### PROBLEM TO WORK ON
For the entries that follow, restate word for word the line containing "qualidade do material deve ser excelente", the line containing "é possível atrair novos públicos.", and every line that lies between them.

[Collection entries]
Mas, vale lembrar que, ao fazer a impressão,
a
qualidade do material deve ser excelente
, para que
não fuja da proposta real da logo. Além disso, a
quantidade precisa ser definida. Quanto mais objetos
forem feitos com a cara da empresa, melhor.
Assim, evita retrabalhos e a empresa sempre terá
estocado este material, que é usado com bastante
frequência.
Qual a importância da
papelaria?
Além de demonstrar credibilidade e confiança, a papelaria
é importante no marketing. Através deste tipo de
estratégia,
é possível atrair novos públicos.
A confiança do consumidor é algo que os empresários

==

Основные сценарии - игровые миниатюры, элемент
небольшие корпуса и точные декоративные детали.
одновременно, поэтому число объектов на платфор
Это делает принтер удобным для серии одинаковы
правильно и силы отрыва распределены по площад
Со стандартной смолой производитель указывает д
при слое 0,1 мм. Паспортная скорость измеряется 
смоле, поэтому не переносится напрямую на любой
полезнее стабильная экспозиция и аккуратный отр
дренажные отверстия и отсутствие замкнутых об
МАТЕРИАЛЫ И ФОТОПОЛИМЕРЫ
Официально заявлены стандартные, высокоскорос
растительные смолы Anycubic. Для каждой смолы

### EXERCISE SOLUTION
qualidade do material deve ser excelente
, para que
não fuja da proposta real da logo. Além disso, a
quantidade precisa ser definida. Quanto mais objetos
forem feitos com a cara da empresa, melhor.
Assim, evita retrabalhos e a empresa sempre terá
estocado este material, que é usado com bastante
frequência.
Qual a importância da
papelaria?
Além de demonstrar credibilidade e confiança, a papelaria
é importante no marketing. Através deste tipo de
estratégia,
é possível atrair novos públicos.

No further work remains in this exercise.